Он не мог не чувствовать того, что переполняло меня. Но все равно ждал ответа, вслушивался, вглядывался в меня, одновременно боясь того, что последует дальше.
– Я хочу тебя, – и когда его тело окаменело ещё сильнее, реагируя на мои слова, прошептала, покрывая быстрыми короткими поцелуями лицо: – Я до безумия соскучилась, Рома. Мне не хватает тебя, не хватает так, что я чувствую физическую боль. Хочу провести с тобой эту ночь… чтобы мы снова забыли обо всем окружающем мире. И завтрашнюю. И все остальные. Ночи, дни. И ещё я хочу твоё сердце. Навсегда. Чтобы ты дышать без меня не мог.
Он замер, пожирая меня расширившимися от изумления глазами. Молчал и, кажется, даже дышать перестал на какое-то время. А потом грохнул дверью, с размаха захлопывая ее, и рванул меня к себе.
– Я и не могу, – прохрипел, обнимая с такой силой, что едва не затрещали кости. – Я не заслуживаю таких чувств… Но не могу больше без тебя. Ни жить, ни дышать…

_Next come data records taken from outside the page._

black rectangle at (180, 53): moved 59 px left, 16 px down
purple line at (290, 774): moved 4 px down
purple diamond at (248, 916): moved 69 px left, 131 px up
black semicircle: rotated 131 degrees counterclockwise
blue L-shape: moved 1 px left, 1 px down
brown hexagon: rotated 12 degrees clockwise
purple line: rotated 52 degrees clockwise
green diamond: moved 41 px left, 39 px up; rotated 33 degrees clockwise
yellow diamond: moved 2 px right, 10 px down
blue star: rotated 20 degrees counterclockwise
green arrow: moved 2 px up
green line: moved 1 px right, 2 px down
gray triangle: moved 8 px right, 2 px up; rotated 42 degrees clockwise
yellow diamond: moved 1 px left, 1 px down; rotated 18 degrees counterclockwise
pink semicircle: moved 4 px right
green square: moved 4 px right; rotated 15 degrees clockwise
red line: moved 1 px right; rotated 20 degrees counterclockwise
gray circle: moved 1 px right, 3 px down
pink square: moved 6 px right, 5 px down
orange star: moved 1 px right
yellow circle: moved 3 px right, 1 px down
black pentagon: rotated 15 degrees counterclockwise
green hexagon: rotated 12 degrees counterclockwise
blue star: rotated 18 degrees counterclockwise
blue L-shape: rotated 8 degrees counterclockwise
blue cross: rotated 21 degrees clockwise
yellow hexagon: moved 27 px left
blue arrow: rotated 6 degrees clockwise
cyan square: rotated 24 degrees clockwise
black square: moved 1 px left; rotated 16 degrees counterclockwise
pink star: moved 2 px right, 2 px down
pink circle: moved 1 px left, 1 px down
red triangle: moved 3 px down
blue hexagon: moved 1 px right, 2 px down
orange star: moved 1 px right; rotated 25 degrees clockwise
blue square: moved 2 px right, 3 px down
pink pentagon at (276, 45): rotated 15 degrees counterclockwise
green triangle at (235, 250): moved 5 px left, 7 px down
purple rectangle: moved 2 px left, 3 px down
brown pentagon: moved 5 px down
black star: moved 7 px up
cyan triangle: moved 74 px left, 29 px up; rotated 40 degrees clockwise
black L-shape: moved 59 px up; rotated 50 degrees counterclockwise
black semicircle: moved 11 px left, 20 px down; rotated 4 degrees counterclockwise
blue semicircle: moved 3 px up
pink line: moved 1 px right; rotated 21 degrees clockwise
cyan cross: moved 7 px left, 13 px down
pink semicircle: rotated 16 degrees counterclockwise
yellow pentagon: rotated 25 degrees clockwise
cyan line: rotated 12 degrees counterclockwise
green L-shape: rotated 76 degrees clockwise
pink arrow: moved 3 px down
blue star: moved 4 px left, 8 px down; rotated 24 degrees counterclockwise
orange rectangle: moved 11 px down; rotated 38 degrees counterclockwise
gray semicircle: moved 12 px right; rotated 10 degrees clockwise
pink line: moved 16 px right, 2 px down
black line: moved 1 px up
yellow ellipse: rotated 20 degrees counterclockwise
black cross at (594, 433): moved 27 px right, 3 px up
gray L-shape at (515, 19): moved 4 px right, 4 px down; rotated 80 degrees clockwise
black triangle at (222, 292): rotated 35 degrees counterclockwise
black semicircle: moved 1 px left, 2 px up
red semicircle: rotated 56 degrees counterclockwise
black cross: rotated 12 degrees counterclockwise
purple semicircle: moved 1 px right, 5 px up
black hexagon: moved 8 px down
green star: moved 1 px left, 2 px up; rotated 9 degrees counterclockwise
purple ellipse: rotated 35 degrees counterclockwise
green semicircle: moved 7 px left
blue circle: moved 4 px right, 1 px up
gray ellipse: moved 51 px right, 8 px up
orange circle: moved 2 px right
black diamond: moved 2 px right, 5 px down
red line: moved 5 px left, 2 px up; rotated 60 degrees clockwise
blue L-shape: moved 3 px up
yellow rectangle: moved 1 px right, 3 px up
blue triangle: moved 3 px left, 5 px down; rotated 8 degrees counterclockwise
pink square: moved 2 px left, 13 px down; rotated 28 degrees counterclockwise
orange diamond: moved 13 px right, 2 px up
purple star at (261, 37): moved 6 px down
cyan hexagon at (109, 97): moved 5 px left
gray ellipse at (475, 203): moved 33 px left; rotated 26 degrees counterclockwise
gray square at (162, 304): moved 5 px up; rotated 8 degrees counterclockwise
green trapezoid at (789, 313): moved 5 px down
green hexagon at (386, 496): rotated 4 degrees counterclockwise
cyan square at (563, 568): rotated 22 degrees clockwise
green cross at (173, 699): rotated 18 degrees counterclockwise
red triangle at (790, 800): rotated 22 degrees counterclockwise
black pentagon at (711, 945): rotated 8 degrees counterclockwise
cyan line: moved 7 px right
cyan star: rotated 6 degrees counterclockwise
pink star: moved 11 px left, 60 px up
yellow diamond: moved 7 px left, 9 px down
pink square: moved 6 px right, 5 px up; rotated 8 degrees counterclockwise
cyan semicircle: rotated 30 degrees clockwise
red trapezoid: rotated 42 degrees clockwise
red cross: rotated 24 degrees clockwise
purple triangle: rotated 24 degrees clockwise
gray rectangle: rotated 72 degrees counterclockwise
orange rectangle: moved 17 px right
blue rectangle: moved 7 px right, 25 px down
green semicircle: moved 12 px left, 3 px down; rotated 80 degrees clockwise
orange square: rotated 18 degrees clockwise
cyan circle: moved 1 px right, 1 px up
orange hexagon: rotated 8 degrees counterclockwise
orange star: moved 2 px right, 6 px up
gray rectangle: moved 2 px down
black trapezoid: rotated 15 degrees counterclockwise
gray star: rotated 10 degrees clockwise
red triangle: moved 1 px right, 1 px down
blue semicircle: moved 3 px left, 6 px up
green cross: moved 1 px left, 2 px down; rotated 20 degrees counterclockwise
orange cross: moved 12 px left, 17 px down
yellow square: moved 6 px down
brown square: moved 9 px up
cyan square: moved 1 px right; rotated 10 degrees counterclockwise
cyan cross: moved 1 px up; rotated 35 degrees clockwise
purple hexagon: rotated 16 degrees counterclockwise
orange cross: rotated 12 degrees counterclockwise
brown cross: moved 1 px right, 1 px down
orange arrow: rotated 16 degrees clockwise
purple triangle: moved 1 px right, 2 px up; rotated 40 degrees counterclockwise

Он терзал мой рот, втягивая то одну, то другую губу, кусая и обсасывая их поочерёдно. Наши языки встретились в прекрасном и одновременно бесстыдном танце, и я опьянела ещё больше. Так давно не переживала его близости. Не чувствовала, как смешивается наше дыхание, как натягиваются, подобно струнам, нервные окончания, и с каждым мгновением, с каждым касанием все сильнее разгорается огонь.
Мы не решили… еще множество вопросов, но все они внезапно утратили свое значение. А важным осталось лишь то, что сказал Рома. То, как его руки стискивали меня. Как быстро избавили от одежды, дотягиваясь до пылающей, жаждущей его прикосновений кожи.
Я вцепилась в его плечи, потом повисла на шее, оплела ногами бедра, стараясь притянуть ближе к себе. Везде. Соприкоснуться сразу во всех местах. Столкнуться с жадным ртом, с вздымающейся грудью, с напряженными бедрами и с окаменевшей, рвущейся ко мне плотью.
И этого все равно было мало. Он опустил руку, просовывая ее между нашими телами, раздвинул набухшие, повлажневшие складочки и резко, без прелюдий и ласк, погрузился сразу на всю длину. Это вторжение принесло боль, но одновременно я почувствовала себя такой наполненной, какой могла быть только с ним. Всхлипнула, сжимая еще сильнее затвердевший член внутри себя. Подхватила тот сумасшедший ритм, в котором двигались его бедра.
Каждый новый толчок, каждое движение были подобны ударам тока. Я вздрагивала, задыхалась, но если бы сейчас и вовсе кончился воздух, вряд ли заметила бы это. Потому что для меня воздухом был он.
– Любимая… моя… – прохрипел мужчина, отрываясь от моих губ, но затем лишь, чтобы, прочертив языком дорожку по шее, между ключиц, накрыть грудь. Распростертые на спине ладони сдавили сильнее, вжимая меня в его тело. И я задрожала от сладкой боли, когда зубы сомкнулись на чувствительной вершинке, сдавили, сменяясь языком и раздразнивая еще больше. Он добрался до второй груди, повторяя то же самое и заставляя меня всхлипывать и сильнее впиваться во влажные от испарины плечи.
Еще несколько толчков и жадных укусов-ласк – и я оказалась за пределами собственных ощущений. Разлетелась на множество кусочков, каждый из которых был пропитан, пронизан им. Его запахом, его страстью. Такой неправильной и такой долгожданной любовью, о которой шептали мне распухшие от поцелуев губы.